If you’ve started looking at new homes, make sure you’re not looking through rose-tinted glasses when it comes to insurance.
Buildings are listed because they have special historic or architectural interest. This usually means they are older and have been built using techniques and materials that are not the norm today.
The cost to re-build or repair is invariably more, as greater time and specialist tradesmen are usually needed, and the work is subject to tighter rules and regulations.
Your buildings insurance isn’t based on the value of your home but the cost of rebuilding it so the cost of insuring a listed building can be higher. It’s worth talking to your insurer before you fully commit.

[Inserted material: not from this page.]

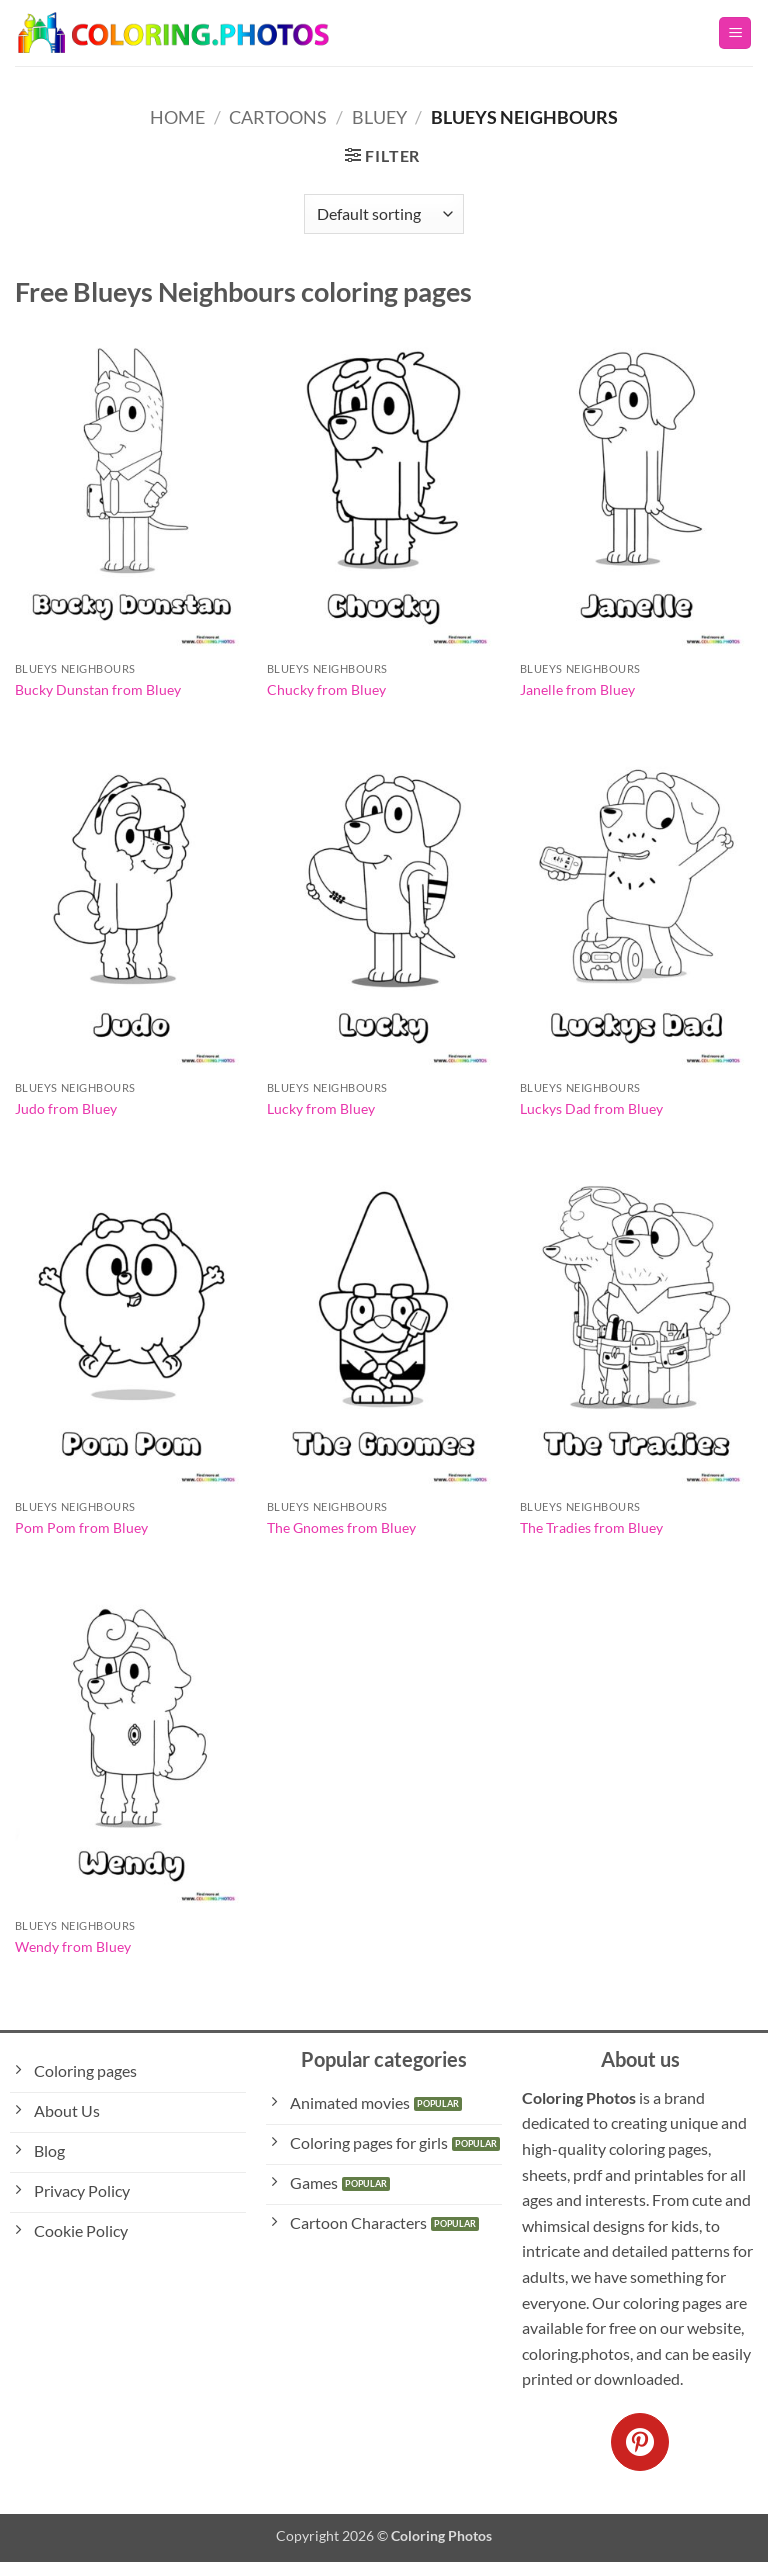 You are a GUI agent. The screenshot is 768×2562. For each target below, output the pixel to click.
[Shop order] (384, 214)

A pitched tiled roof has a lifespan of 100 years, whereas a flat roof, depending on the materials used, can have a lifespan of 20* years.
This can make a flat roof more susceptible to water damage, which can affect both structure and contents. It’s a good idea to find out about the age of the roof and how well it’s been maintained, regular maintenance is important as wear and tear won’t be covered by your policy.
* Source: quotelinedirectblog.co.uk
Houses made entirely of wood, such as eco houses or lodges, are much more common nowadays. But they are still seen as non-standard construction if bricks and blocks are not used to form walls.
Having a greater amount of wood in the construction can mean the property is at greater risk in the event of a fire and this can make them more expensive to insure.